How to recycle a bike for Christmas

What goes round, goes around

If the festive season puts you in a generous frame of mind why not help expand the two-wheeled world by giving a bike?

You can make a donation to a charity which provides bicycles in the developing world, or the inner cities. The cost of a new pair of shorts could help families get mobile and independent or give children an outlet for their energy.

For an alternative way of giving something back, why not hand over that unloved hack bike or cheap and cheerful hybrid you bought years ago.

There are scores of projects in cities across America, Europe and Australia who will happily take your rust bucket off your hands and pass it on to someone who really needs it.

Here's just a handful of the schemes you can donate a bike to:

In Waltham Forest, London, the local council will take any unwanted bike off your hands and revamp it before selling it on to families in the community, for as little as £45. Children's bikes are sold on for even less.
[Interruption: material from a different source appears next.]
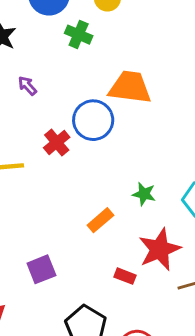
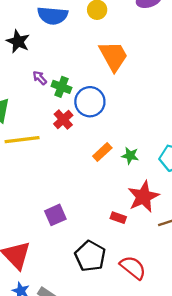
green cross: (79, 35) -> (61, 87), moved
orange trapezoid: (130, 87) -> (113, 56), moved, turned 56
orange rectangle: (100, 220) -> (102, 152), moved

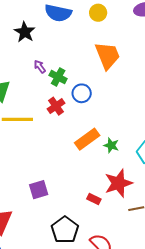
blue circle: (90, 102) -> (82, 93), size x0.7
orange rectangle: (102, 152) -> (87, 139), size x1.4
People can also take advantage of community bike workshops for a small donation if they need to fix up their own cycle.

New York community scheme Recycle-A-Bicycle accepts walk-in donations at its two stores in Brooklyn and Manhattan, and with pick up collections of 10 or more bikes, if your club is having a clear-out. The group runs cycle training in NYC schools and also offers advice on starting youth bike clubs. It's also grateful for tools, parts, and of course, hard cash.

In the Scottish capital of Edinburgh, The Bike Station has taken in 8,000 unwanted bikes since 2002. It recycles about two-thirds of the bikes it receives, using the rest for parts and spares and also offers road safety training, and advice on setting up new recycling projects.

In Bethlehem, Pennsylvania, the Coalition for Appropriate Transit revamps donated bikes which then go back into the community. Many of them are paid for in kind, with the new owners giving their time for the upkeep of local bus stops.

Bikes for the World, based in Washington DC, collects repairable cycles in Washington, Maryland and Virginia, and transports them overseas to developing countries. It suggests that donors also give $10 per bike, to offset the cost of global shipping. The group has an ongoing collection schedule, but donations can also be made at various partner bike shops.

Australia has a handy country-wide database which points willing donors to the nearest place they can give a bike for recycling.

If none of these schemes are in your area a worthy cause is probably just a googleaway.